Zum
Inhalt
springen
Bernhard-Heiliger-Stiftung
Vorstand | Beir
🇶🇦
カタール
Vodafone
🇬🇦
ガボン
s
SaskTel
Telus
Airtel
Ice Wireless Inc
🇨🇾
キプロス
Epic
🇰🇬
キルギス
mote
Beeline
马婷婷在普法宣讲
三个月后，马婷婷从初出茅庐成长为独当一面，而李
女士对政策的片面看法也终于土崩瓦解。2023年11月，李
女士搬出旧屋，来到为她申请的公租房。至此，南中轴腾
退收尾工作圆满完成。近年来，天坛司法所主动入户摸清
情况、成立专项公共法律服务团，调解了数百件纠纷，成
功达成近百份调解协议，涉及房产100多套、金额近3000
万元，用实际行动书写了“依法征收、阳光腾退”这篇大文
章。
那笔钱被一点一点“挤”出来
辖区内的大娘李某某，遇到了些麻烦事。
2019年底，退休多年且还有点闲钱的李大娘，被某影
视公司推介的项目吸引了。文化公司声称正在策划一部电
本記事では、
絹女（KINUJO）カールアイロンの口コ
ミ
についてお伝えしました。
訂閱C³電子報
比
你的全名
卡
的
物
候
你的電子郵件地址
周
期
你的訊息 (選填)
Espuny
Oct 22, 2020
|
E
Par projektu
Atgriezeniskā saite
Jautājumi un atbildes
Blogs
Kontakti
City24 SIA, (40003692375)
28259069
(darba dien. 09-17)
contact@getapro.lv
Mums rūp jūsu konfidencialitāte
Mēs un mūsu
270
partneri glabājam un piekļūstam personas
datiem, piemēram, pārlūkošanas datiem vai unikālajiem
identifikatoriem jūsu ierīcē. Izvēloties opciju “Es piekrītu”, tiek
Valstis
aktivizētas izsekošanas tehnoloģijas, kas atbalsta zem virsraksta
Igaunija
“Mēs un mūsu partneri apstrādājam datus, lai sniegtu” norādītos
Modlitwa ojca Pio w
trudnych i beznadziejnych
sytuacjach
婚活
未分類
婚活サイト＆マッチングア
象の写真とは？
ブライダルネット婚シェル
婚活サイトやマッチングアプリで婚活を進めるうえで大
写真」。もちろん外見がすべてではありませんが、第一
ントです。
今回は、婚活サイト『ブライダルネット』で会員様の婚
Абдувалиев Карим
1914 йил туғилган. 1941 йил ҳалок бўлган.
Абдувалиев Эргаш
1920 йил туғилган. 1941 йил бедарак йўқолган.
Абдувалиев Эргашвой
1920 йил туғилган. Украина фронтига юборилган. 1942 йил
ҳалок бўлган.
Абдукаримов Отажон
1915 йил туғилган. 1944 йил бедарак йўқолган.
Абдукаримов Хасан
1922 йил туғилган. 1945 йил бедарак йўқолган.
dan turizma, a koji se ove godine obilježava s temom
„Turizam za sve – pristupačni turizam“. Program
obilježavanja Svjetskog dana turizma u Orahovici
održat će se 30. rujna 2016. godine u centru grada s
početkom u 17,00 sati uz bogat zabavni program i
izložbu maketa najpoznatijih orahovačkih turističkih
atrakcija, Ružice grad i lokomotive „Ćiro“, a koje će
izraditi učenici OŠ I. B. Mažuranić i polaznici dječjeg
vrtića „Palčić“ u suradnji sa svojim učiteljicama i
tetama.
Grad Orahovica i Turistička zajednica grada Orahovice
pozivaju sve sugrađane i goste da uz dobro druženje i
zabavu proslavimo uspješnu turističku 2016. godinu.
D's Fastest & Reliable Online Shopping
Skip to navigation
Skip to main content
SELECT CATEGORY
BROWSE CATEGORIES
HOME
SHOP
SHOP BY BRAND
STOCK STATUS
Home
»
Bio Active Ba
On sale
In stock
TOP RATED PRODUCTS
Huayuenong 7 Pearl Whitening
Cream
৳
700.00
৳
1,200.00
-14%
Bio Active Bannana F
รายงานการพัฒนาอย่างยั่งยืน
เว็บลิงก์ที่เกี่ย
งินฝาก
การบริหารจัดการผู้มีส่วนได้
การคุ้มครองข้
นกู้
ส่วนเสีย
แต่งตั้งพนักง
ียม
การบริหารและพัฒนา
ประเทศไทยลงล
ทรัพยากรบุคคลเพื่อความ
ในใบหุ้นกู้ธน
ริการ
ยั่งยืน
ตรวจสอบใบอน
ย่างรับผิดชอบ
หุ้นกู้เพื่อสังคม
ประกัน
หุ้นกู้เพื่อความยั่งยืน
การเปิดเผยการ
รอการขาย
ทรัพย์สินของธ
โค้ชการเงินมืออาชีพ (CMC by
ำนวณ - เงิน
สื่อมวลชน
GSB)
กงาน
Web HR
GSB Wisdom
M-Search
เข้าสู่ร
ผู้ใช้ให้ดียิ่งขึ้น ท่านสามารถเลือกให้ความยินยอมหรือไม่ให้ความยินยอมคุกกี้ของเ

====

Starting with the line that contains "održat će se", copy each line through the end of the data exactly, and leave out all earlier lines.

održat će se 30. rujna 2016. godine u centru grada s
početkom u 17,00 sati uz bogat zabavni program i
izložbu maketa najpoznatijih orahovačkih turističkih
atrakcija, Ružice grad i lokomotive „Ćiro“, a koje će
izraditi učenici OŠ I. B. Mažuranić i polaznici dječjeg
vrtića „Palčić“ u suradnji sa svojim učiteljicama i
tetama.
Grad Orahovica i Turistička zajednica grada Orahovice
pozivaju sve sugrađane i goste da uz dobro druženje i
zabavu proslavimo uspješnu turističku 2016. godinu.
D's Fastest & Reliable Online Shopping
Skip to navigation
Skip to main content
SELECT CATEGORY
BROWSE CATEGORIES
HOME
SHOP
SHOP BY BRAND
STOCK STATUS
Home
»
Bio Active Ba
On sale
In stock
TOP RATED PRODUCTS
Huayuenong 7 Pearl Whitening
Cream
৳
700.00
৳
1,200.00
-14%
Bio Active Bannana F
รายงานการพัฒนาอย่างยั่งยืน
เว็บลิงก์ที่เกี่ย
งินฝาก
การบริหารจัดการผู้มีส่วนได้
การคุ้มครองข้
นกู้
ส่วนเสีย
แต่งตั้งพนักง
ียม
การบริหารและพัฒนา
ประเทศไทยลงล
ทรัพยากรบุคคลเพื่อความ
ในใบหุ้นกู้ธน
ริการ
ยั่งยืน
ตรวจสอบใบอน
ย่างรับผิดชอบ
หุ้นกู้เพื่อสังคม
ประกัน
หุ้นกู้เพื่อความยั่งยืน
การเปิดเผยการ
รอการขาย
ทรัพย์สินของธ
โค้ชการเงินมืออาชีพ (CMC by
ำนวณ - เงิน
สื่อมวลชน
GSB)
กงาน
Web HR
GSB Wisdom
M-Search
เข้าสู่ร
ผู้ใช้ให้ดียิ่งขึ้น ท่านสามารถเลือกให้ความยินยอมหรือไม่ให้ความยินยอมคุกกี้ของเ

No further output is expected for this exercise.